• **TASK REQUIREMENTS**: Pull every line of the entries that has the word "thịt".

• **Saved entries**:
::::::::

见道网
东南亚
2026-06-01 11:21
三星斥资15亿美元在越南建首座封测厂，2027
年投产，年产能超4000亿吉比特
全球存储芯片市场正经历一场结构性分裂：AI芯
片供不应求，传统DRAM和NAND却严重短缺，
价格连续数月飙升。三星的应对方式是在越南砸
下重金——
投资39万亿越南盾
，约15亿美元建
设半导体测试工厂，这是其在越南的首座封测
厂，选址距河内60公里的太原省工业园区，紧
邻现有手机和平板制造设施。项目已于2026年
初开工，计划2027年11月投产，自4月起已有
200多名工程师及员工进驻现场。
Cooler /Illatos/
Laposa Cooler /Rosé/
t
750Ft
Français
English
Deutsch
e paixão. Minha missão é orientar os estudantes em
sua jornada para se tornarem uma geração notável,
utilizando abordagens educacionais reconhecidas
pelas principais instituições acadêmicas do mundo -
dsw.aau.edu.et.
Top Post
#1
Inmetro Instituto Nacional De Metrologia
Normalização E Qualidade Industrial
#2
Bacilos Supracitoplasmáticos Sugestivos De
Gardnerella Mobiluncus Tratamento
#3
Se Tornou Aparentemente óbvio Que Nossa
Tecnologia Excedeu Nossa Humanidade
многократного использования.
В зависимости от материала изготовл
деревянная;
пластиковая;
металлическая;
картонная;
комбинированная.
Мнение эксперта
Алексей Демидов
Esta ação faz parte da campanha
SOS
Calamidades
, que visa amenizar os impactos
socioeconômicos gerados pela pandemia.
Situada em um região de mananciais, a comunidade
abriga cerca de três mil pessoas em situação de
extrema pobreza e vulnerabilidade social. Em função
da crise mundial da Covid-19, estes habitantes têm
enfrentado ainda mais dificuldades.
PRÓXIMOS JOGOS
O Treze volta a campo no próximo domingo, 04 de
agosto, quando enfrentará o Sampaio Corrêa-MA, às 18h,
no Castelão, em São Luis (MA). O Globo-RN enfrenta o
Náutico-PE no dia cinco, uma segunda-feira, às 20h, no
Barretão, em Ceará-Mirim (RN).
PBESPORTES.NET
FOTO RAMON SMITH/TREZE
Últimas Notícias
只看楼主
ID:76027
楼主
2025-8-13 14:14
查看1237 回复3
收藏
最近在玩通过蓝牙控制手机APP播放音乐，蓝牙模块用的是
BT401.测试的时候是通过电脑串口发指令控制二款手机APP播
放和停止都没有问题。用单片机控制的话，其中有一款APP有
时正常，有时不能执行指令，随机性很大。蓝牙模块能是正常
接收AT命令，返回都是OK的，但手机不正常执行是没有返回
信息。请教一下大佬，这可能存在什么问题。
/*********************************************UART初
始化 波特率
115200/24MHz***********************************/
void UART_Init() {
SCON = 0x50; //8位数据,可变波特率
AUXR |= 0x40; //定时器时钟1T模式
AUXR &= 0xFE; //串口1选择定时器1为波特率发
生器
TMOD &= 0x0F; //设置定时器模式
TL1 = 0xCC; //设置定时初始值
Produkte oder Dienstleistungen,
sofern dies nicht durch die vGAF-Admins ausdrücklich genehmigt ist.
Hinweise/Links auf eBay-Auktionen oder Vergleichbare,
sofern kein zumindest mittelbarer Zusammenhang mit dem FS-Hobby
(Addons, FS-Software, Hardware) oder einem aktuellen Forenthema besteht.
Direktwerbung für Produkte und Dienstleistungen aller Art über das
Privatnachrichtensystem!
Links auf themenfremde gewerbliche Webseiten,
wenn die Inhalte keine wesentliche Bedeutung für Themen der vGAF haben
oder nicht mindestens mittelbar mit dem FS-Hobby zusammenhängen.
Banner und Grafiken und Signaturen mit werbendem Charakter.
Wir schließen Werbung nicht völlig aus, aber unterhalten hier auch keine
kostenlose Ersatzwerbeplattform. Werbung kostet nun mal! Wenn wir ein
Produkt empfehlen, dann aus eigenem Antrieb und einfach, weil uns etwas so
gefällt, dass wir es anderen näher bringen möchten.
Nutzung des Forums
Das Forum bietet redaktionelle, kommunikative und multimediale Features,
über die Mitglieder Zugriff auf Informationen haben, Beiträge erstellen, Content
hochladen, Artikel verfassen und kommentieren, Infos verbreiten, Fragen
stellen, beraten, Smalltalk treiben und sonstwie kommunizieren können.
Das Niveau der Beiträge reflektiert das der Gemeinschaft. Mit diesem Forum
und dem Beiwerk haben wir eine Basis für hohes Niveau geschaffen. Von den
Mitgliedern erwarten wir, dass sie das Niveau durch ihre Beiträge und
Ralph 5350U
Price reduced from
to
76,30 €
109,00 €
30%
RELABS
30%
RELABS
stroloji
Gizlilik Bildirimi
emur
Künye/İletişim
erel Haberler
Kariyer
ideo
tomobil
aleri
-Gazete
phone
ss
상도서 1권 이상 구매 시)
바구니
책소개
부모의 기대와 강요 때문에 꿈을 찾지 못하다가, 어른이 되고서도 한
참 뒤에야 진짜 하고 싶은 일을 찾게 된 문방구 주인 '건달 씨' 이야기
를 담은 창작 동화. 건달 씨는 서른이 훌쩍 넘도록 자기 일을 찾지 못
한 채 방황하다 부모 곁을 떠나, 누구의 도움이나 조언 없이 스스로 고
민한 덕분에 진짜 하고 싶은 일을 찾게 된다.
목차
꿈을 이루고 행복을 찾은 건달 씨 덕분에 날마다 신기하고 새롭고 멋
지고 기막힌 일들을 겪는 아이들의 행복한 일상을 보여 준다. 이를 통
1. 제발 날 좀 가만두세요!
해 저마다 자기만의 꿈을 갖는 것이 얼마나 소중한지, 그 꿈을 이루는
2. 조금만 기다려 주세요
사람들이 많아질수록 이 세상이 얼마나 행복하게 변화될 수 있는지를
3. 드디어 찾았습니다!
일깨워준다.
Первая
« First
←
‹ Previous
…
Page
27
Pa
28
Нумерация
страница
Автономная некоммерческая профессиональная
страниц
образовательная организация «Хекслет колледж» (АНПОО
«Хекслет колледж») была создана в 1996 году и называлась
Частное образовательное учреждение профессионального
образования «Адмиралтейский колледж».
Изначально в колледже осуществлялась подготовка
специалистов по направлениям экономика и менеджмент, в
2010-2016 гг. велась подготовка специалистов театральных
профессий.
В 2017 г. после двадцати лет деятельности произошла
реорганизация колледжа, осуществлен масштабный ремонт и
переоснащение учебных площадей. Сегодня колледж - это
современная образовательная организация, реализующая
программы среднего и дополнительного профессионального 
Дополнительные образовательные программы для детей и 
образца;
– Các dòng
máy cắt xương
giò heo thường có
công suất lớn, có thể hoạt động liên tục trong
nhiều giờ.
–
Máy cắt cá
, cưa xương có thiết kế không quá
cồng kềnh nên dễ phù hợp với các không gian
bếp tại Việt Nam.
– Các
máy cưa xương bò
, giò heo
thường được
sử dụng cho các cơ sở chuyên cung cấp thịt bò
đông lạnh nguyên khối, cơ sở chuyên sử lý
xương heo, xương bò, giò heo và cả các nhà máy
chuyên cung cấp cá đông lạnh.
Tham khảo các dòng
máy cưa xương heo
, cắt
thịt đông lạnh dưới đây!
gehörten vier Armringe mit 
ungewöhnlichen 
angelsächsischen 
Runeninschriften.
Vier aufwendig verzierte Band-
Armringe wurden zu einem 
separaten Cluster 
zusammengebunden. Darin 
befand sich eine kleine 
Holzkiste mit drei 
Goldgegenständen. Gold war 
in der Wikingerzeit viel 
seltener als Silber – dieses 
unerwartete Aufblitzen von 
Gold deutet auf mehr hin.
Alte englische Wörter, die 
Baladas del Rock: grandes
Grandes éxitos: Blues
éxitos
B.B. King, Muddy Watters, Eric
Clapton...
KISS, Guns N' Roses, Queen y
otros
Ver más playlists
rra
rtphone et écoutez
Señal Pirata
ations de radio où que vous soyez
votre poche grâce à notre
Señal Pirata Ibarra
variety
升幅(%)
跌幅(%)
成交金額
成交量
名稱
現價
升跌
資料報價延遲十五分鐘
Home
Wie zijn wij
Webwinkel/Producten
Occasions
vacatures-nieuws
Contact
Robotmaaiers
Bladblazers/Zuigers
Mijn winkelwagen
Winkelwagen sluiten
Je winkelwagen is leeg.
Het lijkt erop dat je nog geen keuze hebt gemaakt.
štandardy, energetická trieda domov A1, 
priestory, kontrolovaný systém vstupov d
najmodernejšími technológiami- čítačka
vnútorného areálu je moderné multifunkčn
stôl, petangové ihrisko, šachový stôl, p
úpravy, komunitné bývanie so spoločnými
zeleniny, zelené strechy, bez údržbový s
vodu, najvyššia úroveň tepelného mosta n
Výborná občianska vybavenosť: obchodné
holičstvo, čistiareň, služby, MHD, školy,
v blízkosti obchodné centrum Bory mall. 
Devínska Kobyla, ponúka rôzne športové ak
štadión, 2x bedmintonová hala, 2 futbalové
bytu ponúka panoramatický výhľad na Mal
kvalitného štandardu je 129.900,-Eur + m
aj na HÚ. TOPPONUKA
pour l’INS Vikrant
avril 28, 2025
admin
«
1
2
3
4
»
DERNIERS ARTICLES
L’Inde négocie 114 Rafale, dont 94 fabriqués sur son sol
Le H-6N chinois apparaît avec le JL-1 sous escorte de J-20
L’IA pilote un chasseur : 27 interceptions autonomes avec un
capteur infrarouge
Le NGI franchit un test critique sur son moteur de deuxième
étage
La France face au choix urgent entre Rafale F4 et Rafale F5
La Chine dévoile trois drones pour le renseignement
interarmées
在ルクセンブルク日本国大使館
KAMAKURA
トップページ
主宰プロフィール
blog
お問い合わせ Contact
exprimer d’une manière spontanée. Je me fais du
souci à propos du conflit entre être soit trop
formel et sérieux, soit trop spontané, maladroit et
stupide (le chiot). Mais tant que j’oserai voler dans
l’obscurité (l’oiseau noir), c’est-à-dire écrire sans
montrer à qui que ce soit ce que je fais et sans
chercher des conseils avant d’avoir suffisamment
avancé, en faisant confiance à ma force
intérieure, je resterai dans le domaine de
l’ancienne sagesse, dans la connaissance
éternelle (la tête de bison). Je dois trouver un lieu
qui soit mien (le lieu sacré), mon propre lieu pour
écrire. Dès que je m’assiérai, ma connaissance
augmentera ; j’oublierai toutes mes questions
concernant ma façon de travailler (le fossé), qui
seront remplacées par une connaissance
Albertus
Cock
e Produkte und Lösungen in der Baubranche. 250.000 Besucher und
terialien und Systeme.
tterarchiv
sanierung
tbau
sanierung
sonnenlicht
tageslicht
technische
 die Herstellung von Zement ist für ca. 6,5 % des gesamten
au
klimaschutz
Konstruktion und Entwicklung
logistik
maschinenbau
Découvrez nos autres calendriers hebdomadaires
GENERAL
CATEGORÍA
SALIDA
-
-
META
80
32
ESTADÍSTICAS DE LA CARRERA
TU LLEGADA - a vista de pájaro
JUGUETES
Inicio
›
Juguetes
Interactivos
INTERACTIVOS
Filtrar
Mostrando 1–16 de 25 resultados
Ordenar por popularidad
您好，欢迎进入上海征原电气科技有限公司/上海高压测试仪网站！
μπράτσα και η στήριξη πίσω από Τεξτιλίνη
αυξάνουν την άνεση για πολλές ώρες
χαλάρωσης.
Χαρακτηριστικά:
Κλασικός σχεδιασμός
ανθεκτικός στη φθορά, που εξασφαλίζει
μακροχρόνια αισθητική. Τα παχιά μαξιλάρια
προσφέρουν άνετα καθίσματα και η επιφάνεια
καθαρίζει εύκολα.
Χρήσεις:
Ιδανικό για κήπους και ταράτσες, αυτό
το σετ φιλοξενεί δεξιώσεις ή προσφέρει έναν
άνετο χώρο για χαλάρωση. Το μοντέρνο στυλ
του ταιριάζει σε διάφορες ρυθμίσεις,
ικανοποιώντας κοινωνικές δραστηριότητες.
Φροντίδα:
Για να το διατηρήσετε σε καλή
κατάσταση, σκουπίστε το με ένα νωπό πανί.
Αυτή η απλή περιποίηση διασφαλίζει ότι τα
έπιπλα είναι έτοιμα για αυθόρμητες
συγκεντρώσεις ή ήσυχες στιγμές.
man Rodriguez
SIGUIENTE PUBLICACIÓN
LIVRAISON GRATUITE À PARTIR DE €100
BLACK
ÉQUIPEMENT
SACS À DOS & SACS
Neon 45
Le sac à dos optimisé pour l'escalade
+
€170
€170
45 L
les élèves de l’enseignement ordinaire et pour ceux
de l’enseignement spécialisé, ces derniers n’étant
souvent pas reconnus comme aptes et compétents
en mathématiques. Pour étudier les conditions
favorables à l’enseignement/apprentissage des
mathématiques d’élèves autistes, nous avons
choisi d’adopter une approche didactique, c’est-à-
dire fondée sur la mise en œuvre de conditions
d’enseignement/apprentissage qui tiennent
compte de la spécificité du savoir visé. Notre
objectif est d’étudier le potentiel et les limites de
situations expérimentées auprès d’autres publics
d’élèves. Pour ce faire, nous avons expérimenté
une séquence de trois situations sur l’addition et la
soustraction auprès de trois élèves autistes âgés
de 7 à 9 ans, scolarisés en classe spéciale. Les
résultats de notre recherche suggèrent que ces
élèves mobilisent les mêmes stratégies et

::::::::

• **ANSWER SPACE**:
sử dụng cho các cơ sở chuyên cung cấp thịt bò
thịt đông lạnh dưới đây!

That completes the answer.